An untimely diplomatic spat erupted between Pakistan and the United States yesterday after it emerged that an FBI sting to snare two leaders of a mosque on terrorist-related charges in Albany, New York, was built around a purported plot to assassinate the Pakistani ambassador to the United Nations.
The two suspects, Mohammed Hossain, the founder of the small, shop-front mosque, and its prayer leader, Yassin Aref, were arrested last week. Prosecutors said that they were lured by an FBI informant into agreeing to launder money after being told it would later be used to buy a shoulder-launched missile to kill the UN envoy.
But the plot against the ambassador, Muneer Akram, never existed and was purely a concoction of the FBI to trick the suspects. However, Pakistan officials said the notion of setting up their diplomat in New York as the purported target of the plot was "mind-boggling". The row comes at a time when both governments have been anxious to trumpet improved relations. In recent days, Washington has been at pains to applaud Pakistan's leadership for stepping up co-operation on countering terrorism. It was information seized by Pakistan that exposed new information about purported al-Qa'ida reconnaissance on financial buildings in the United States and triggered the recent elevation of America's terrorist alert.

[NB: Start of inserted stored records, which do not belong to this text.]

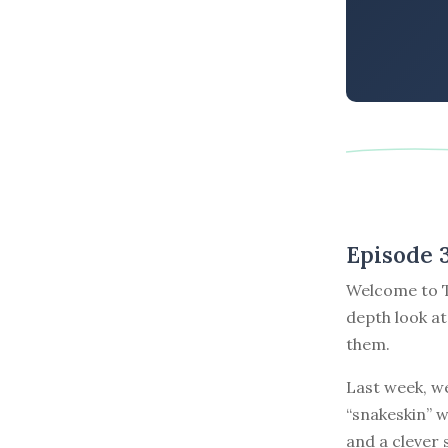
Episode 
Welcome to T
depth look at
them.
Last week, we
“snakeskin” w
and a clever 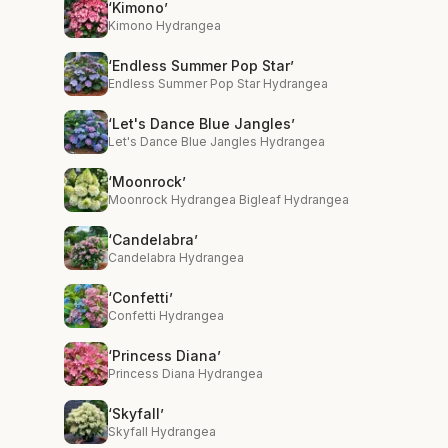
‘Kimono’
Kimono Hydrangea
‘Endless Summer Pop Star’
Endless Summer Pop Star Hydrangea
‘Let's Dance Blue Jangles’
Let's Dance Blue Jangles Hydrangea
‘Moonrock’
Moonrock Hydrangea Bigleaf Hydrangea
‘Candelabra’
Candelabra Hydrangea
‘Confetti’
Confetti Hydrangea
‘Princess Diana’
Princess Diana Hydrangea
‘Skyfall’
Skyfall Hydrangea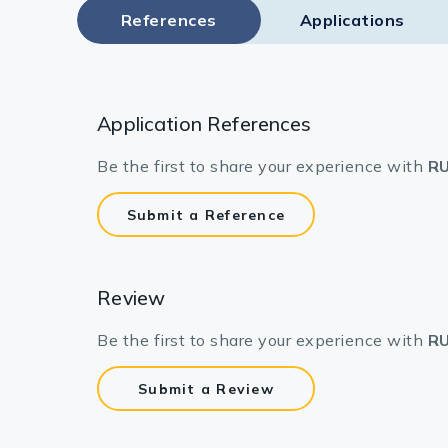
References
Applications
Application References
Be the first to share your experience with
RU
Submit a Reference
Review
Be the first to share your experience with
RU
Submit a Review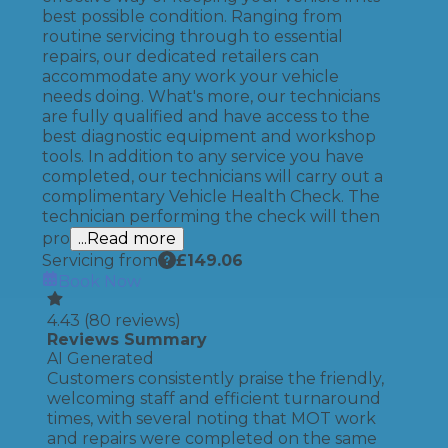
best possible condition. Ranging from
routine servicing through to essential
repairs, our dedicated retailers can
accommodate any work your vehicle
needs doing. What's more, our technicians
are fully qualified and have access to the
best diagnostic equipment and workshop
tools. In addition to any service you have
completed, our technicians will carry out a
complimentary Vehicle Health Check. The
technician performing the check will then
pro
...Read more
Servicing from
£
149.06
Book Now
4.43
(
80
reviews)
Reviews Summary
AI Generated
Customers consistently praise the friendly,
welcoming staff and efficient turnaround
times, with several noting that MOT work
and repairs were completed on the same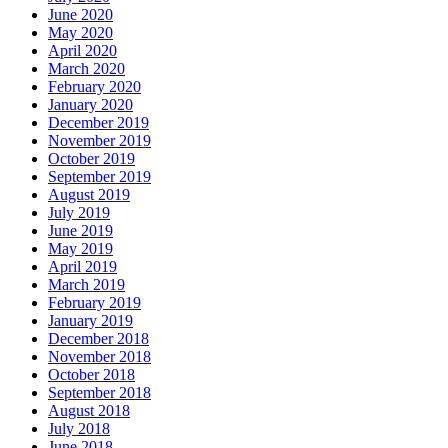
June 2020
May 2020
April 2020
March 2020
February 2020
January 2020
December 2019
November 2019
October 2019
September 2019
August 2019
July 2019
June 2019
May 2019
April 2019
March 2019
February 2019
January 2019
December 2018
November 2018
October 2018
September 2018
August 2018
July 2018
June 2018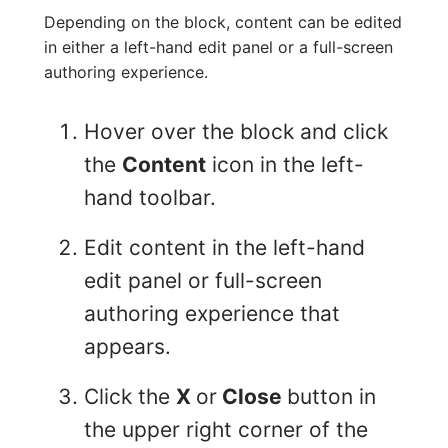
Depending on the block, content can be edited
in either a left-hand edit panel or a full-screen
authoring experience.
Hover over the block and click
the
Content
icon in the left-
hand toolbar.
Edit content in the left-hand
edit panel or full-screen
authoring experience that
appears.
Click the
X
or
Close
button in
the upper right corner of the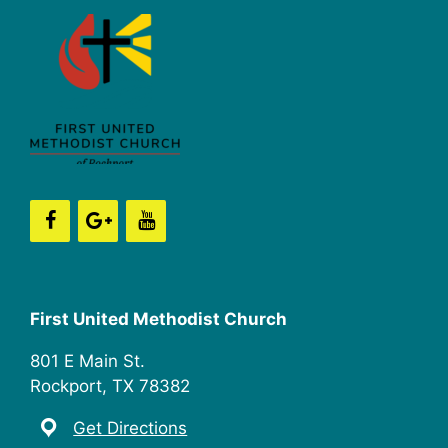
First United Methodist Church
801 E Main St.
Rockport, TX 78382
Get Directions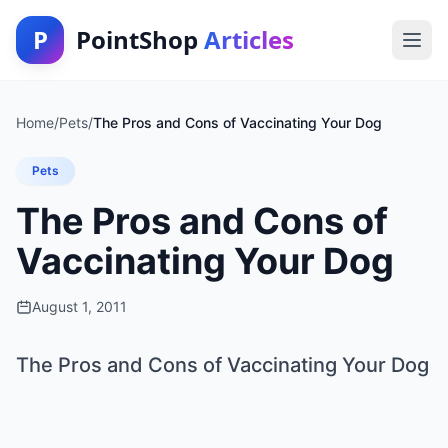
P
PointShop
Articles
Home
/
Pets
/
The Pros and Cons of Vaccinating Your Dog
Pets
The Pros and Cons of
Vaccinating Your Dog
August 1, 2011
The Pros and Cons of Vaccinating Your Dog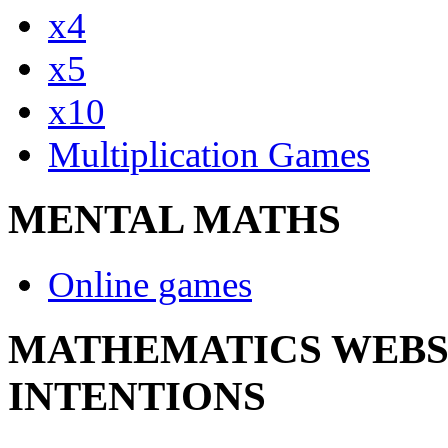
x4
x5
x10
Multiplication Games
MENTAL MATHS
Online games
MATHEMATICS WEBSI
INTENTIONS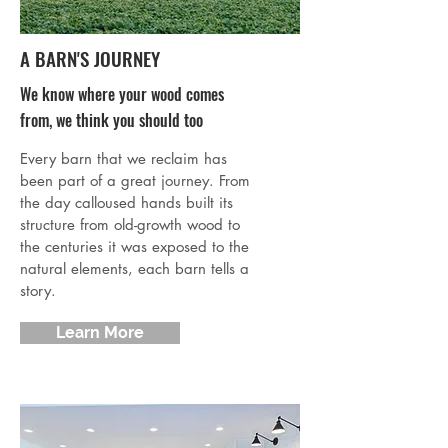
A BARN'S JOURNEY
We know where your wood comes
from, we think you should too
Every barn that we reclaim has
been part of a great journey. From
the day calloused hands built its
structure from old-growth wood to
the centuries it was exposed to the
natural elements, each barn tells a
story.
Learn More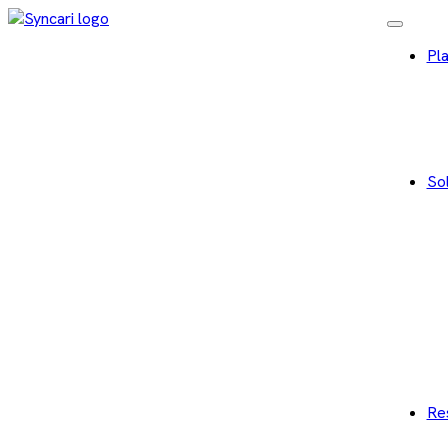
Pl
Sol
Re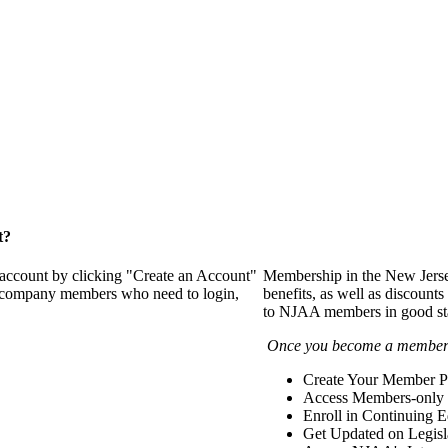
t?
 account by clicking "Create an Account"
Membership in the New Jerse
of company members who need to login,
benefits, as well as discounts
to NJAA members in good st
Once you become a member y
Create Your Member Pr
Access Members-only 
Enroll in Continuing 
Get Updated on Legisl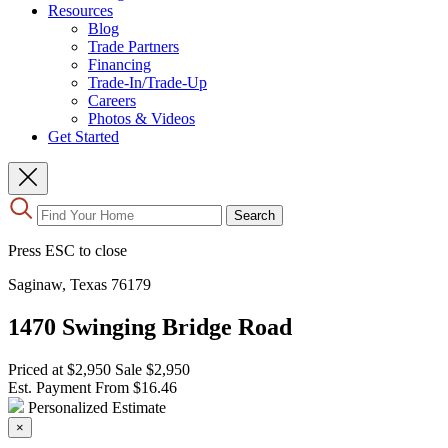
Resources
Blog
Trade Partners
Financing
Trade-In/Trade-Up
Careers
Photos & Videos
Get Started
Use
Search
the
up
Press ESC to close
and
down
Saginaw, Texas 76179
arrows
to
1470 Swinging Bridge Road
select
a
result.
Priced at
$2,950
Sale
$2,950
Press
Est. Payment From
$16.46
enter
Personalized Estimate
to
×
go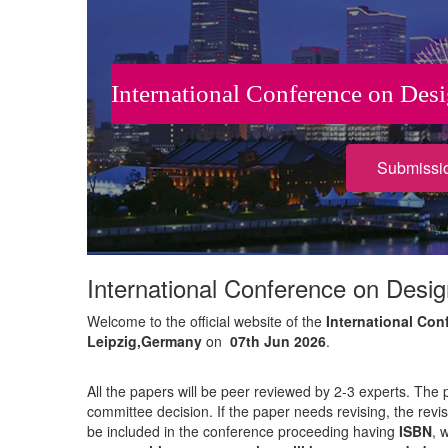
International Conference on Des
Submissi
International Conference on Desig
Welcome to the official website of the
International Con
Leipzig,Germany
on
07th Jun 2026
.
All the papers will be peer reviewed by 2-3 experts. The 
committee decision. If the paper needs revising, the revi
be included in the conference proceeding having
ISBN
, 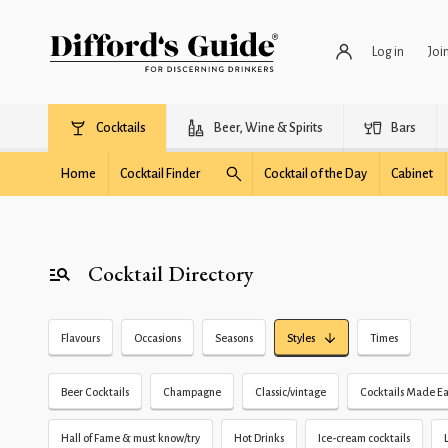
Log in
Joi
Cocktails
Beer, Wine & Spirits
Bars
Home
Cocktail Finder
Cocktail of the Day
Cabinet
Cocktail Directory
Flavours
Occasions
Seasons
Styles
Times
Beer Cocktails
Champagne
Classic/vintage
Cocktails Made Ea
Hall of Fame & must know/try
Hot Drinks
Ice-cream cocktails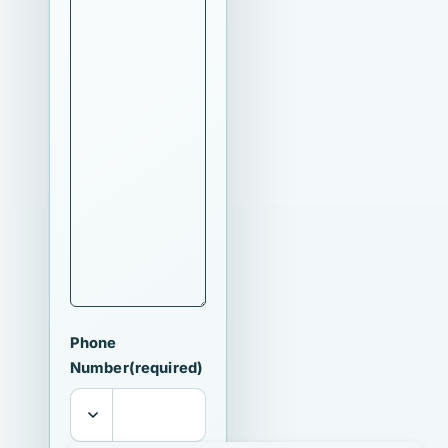
Phone
Number
(required)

But there was no attempt by Pakistani officials in Islamabad to disguise their astonishment at the nature of the Albany sting, which is not connected to the new terror alerts. "It is mind-boggling why they could not use the name of an American functionary," Masood Khan, a Foreign Ministry spokesman, said at a news conference.
The government said it had made a formal complaint to Washington. "We have made a démarche to the US embassy here," Mr Khan added. "We hope that the US will realize its mistake and give instructions for rectifying this faulty methodology." The two suspects in Albany are in custody and will face a court hearing today.
American officials said they fell for the sting after being told by the FBI informant that he worked for a Pakistan-based terror group, Jaish e-Mohammed, and that he needed them to launder cash that would be used to purchase the missile.
The men have been charged with money laundering, conspiracy to commit money laundering and conspiracy to conceal material support for terrorism. Both could face up to 70 years in prison and a $750,000 (£400,000) fine.
* The US government was preparing last night to issue new security requirements on tourist helicopter companies operating in New York after analysis of seized al-Qa'ida computer disks showed that the terrorist network has considered using the helicopters in a possible terror attack.
Officials are also studying indications that the terror network has also considered packing limousines with explosives to attack specific buildings.